Affordability is a multifaceted issue, with data showing that housing costs (home + utilities) are at the epicenter and tethered to food and transportation costs. The discussion around affordability is (often aptly) more heavily focused around supply of affordable housing units, and that’s often the least adaptable variable in the equation. To be clear, I support the recommendations in the Austin Strategic Housing Blueprint from 2017 and the manifold mechanisms outlined to increase housing stock by 130,000 total units (minimum 60,000 affordable housing) immediately and over the next ten years–and ASAP on publicly available land. As such, I endorse and will vote for all of the bond propositions on the ballot, with props A and E uniquely helping with affordability. However in addition to supporting increased affordable housing.

  • I would propose first increasing investment in health and human services, particularly social service navigation and coordination. affordability challenges, especially as experienced by lower income households, are often accompanied by a host of other challenges that create cyclical poverty
  • As such, support and assistance to provide immediate relief in other avenues of affordability that factor into household costs is integral to mitigating eviction risk; lower income households that struggle with affordability are often confronting more than one issue that requires immediate need and often require more profound intervention and support to solve for systemic problems that might perpetuate affordability crises (e.g. inaccessible costs of medication, food insecurity, transportation challenges, lack of access to child care precludes retention and/or attainment of employment); therefore increased investment in health and human services, particularly coordinated social service and crisis intervention support is a critical step
  • Improved access to economic opportunity is inextricable from this conversation, as improved wages would certainly mitigate potential for evictions. Intentional and coordinated efforts to bring “soft-skill” and other applicable middle-skills job training and education (and related supports as mentioned above) that weave together public (City county)/private (employers, chambers, schools, nonprofit service providers) partnerships must be fostered.

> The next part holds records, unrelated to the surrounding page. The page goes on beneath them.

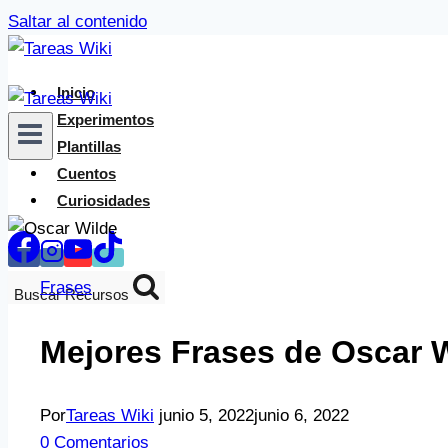
Saltar al contenido
Inicio
Experimentos
Plantillas
Cuentos
Curiosidades
Frases
Buscar Recursos
Mejores Frases de Oscar 
Por
Tareas Wiki
junio 5, 2022
junio 6, 2022
0 Comentarios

  • To be clear, rent and utility payment assistance programs + financial counseling and money management programs are foundational elements the above listed formula.
  • In the absence of full-day pre-K for 3 and 4 year olds funded by the public school system, I’d support public-private partnerships to draw down state funds to allow high quality private child care centers to house public Pre-K programs on their campuses and potentially leverage matching grants to achieve full day status, thus relieving a huge cost burden that affects all households with young children.